2.4 Parameter Optimization

Grid Search is a simple methodology for finding appropriate parameter values for objective functions, which are functions of which we know nothing about. It is an exhaustive or brute-force search in an parameter space, where the points are located on a grid in the parameter space. This method can usually find good parameters in the grid, and because of it’s brute force nature it does a complete search of every point in the parameter grid. To achieve that, it sets up a grid of parameter combinations and evaluates the values of the objective function at each grid point. A grid search is guided by some performance metric, typically measured by cross-validation [7]. The point with the best value is considered to be the optimum solution [9]. This method has the problem, that the objective function has to be executed an incredible amount of times, depending on the number of parameters [1]. That is a big problem in our case, since we want to reduce the number of executions necessary to a minimum.

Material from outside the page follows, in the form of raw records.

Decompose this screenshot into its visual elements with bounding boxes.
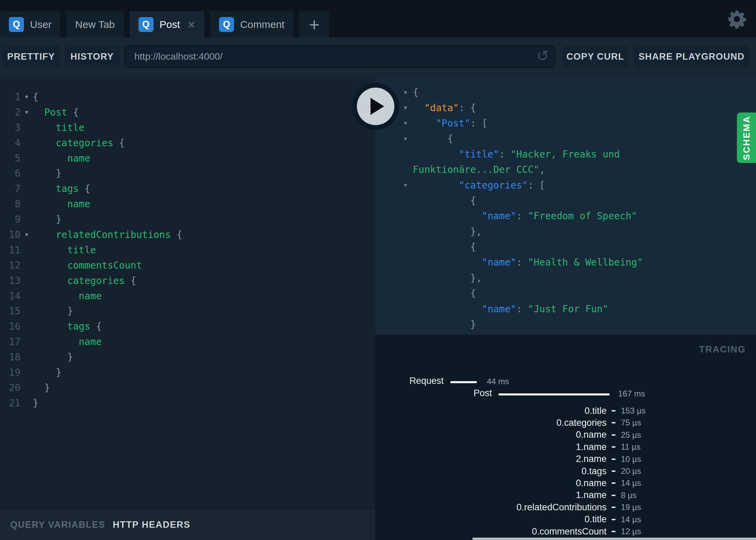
fold-arrow-icon[interactable]: ▼ <box>404 120 413 126</box>
editor-line: 11 title <box>0 242 375 258</box>
fold-arrow-icon[interactable]: ▼ <box>20 94 33 100</box>
line-number: 14 <box>0 290 20 302</box>
endpoint-url-input[interactable] <box>124 45 555 68</box>
response-line: "name": "Health & Wellbeing" <box>375 255 756 270</box>
line-number: 6 <box>0 168 20 179</box>
response-line: "title": "Hacker, Freaks und <box>375 147 756 162</box>
editor-line: 7 tags { <box>0 181 375 196</box>
resolver-duration: 19 µs <box>621 502 641 512</box>
editor-line: 19 } <box>0 365 375 380</box>
fold-arrow-icon[interactable]: ▼ <box>404 136 413 142</box>
editor-code: } <box>33 351 73 363</box>
line-number: 9 <box>0 214 20 225</box>
response-code: } <box>413 319 476 330</box>
editor-line: 21} <box>0 395 375 411</box>
response-line: ▼ "data": { <box>375 100 756 115</box>
resolver-duration: 25 µs <box>621 430 641 440</box>
resolver-path: 2.name <box>375 454 607 464</box>
query-editor[interactable]: 1▼{2▼ Post {3 title4 categories {5 name6… <box>0 76 375 510</box>
response-line: { <box>375 193 756 208</box>
close-tab-icon[interactable]: × <box>188 18 195 31</box>
line-number: 4 <box>0 137 20 149</box>
share-playground-button[interactable]: SHARE PLAYGROUND <box>634 45 750 68</box>
tracing-request-duration: 44 ms <box>487 377 509 386</box>
play-icon <box>370 98 384 115</box>
execute-query-button[interactable] <box>352 83 399 130</box>
response-code: { <box>413 195 476 206</box>
editor-code: name <box>33 336 102 347</box>
response-line: ▼ { <box>375 131 756 146</box>
response-line: ] <box>375 332 756 335</box>
tracing-request-label: Request <box>409 376 444 386</box>
editor-code: tags { <box>33 183 90 194</box>
resolver-duration-bar <box>612 434 615 436</box>
resolver-duration: 11 µs <box>621 442 640 452</box>
horizontal-scrollbar[interactable] <box>472 538 756 540</box>
resolver-duration-bar <box>612 495 615 496</box>
response-line: Funktionäre...Der CCC", <box>375 162 756 177</box>
schema-tab-label: SCHEMA <box>741 116 752 160</box>
editor-line: 6 } <box>0 166 375 181</box>
resolver-path: 0.tags <box>375 466 607 477</box>
editor-code: Post { <box>33 107 79 118</box>
tracing-resolver-row: 2.name10 µs <box>375 454 682 465</box>
resolver-duration-bar <box>612 507 615 508</box>
new-tab-button[interactable]: + <box>299 11 329 38</box>
response-code: "name": "Health & Wellbeing" <box>413 257 643 268</box>
http-headers-tab[interactable]: HTTP HEADERS <box>113 520 191 530</box>
prettify-button[interactable]: PRETTIFY <box>2 45 60 68</box>
tab-label: User <box>30 19 52 30</box>
refresh-schema-icon[interactable]: ↺ <box>536 48 549 63</box>
editor-code: title <box>33 244 96 256</box>
fold-arrow-icon[interactable]: ▼ <box>404 182 413 188</box>
editor-code: tags { <box>33 321 102 332</box>
resolver-duration: 75 µs <box>621 418 641 427</box>
resolver-path: 1.name <box>375 442 607 452</box>
schema-sidebar-tab[interactable]: SCHEMA <box>737 112 756 163</box>
response-line: "name": "Freedom of Speech" <box>375 208 756 224</box>
line-number: 13 <box>0 275 20 286</box>
fold-arrow-icon[interactable]: ▼ <box>20 109 33 115</box>
tab-user[interactable]: QUser <box>0 11 60 38</box>
line-number: 1 <box>0 91 20 103</box>
resolver-duration-bar <box>612 519 615 520</box>
tab-new-tab[interactable]: New Tab <box>66 11 123 38</box>
graphql-playground-window: QUserNew TabQPost×QComment+ PRETTIFY HIS… <box>0 0 756 540</box>
editor-code: commentsCount <box>33 260 142 271</box>
line-number: 8 <box>0 198 20 210</box>
resolver-duration-bar <box>612 446 615 448</box>
tracing-resolver-row: 0.commentsCount12 µs <box>375 526 682 537</box>
tracing-resolver-row: 0.relatedContributions19 µs <box>375 502 682 513</box>
response-code: { <box>413 241 476 253</box>
query-variables-tab[interactable]: QUERY VARIABLES <box>10 520 105 530</box>
tab-list: QUserNew TabQPost×QComment+ <box>0 11 335 38</box>
response-viewer: ▼{▼ "data": {▼ "Post": [▼ { "title": "Ha… <box>375 76 756 335</box>
line-number: 2 <box>0 107 20 118</box>
editor-code: } <box>33 397 39 409</box>
tracing-panel: TRACING Request 44 ms Post 167 ms 0.titl… <box>375 335 756 540</box>
line-number: 17 <box>0 336 20 347</box>
editor-code: } <box>33 382 50 393</box>
resolver-path: 1.name <box>375 490 607 500</box>
history-button[interactable]: HISTORY <box>65 45 119 68</box>
line-number: 7 <box>0 183 20 194</box>
fold-arrow-icon[interactable]: ▼ <box>404 89 413 95</box>
editor-line: 10▼ relatedContributions { <box>0 227 375 242</box>
fold-arrow-icon[interactable]: ▼ <box>404 105 413 111</box>
resolver-duration-bar <box>612 459 615 460</box>
resolver-path: 0.name <box>375 430 607 440</box>
tab-post[interactable]: QPost× <box>130 11 204 38</box>
response-line: { <box>375 286 756 301</box>
editor-code: categories { <box>33 137 125 149</box>
fold-arrow-icon[interactable]: ▼ <box>20 231 33 238</box>
copy-curl-button[interactable]: COPY CURL <box>563 45 628 68</box>
line-number: 16 <box>0 321 20 332</box>
editor-line: 5 name <box>0 151 375 166</box>
query-pane: 1▼{2▼ Post {3 title4 categories {5 name6… <box>0 76 375 540</box>
settings-gear-icon[interactable] <box>727 9 747 29</box>
resolver-duration-bar <box>612 422 615 423</box>
response-code: "data": { <box>413 102 476 114</box>
resolver-path: 0.name <box>375 478 607 489</box>
tab-comment[interactable]: QComment <box>210 11 293 38</box>
editor-bottom-bar: QUERY VARIABLES HTTP HEADERS <box>0 510 375 540</box>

Bayesian Optimization is a global optimization strategy for black-box functions. The goal is finding a global maximum in as less iterations as possible [4], this motivation comes from the assumption, that evaluating the objective function is very expensive. Either because of it’s computational complexity, or because of its general resource requirements. It assumes a very general prior over functions, which when combined with observed parameter values and corresponding outputs describes a distribution over functions, which can easily be used to draw samples. This method works in a iterative manner, which in every iteration evaluates a objective function with parameters drawn from the distribution. These parameters are picked by using an acquisition function, which makes a trade-off between exploitation (regions where the expected value is high) and exploration (regions that are of high uncertainty).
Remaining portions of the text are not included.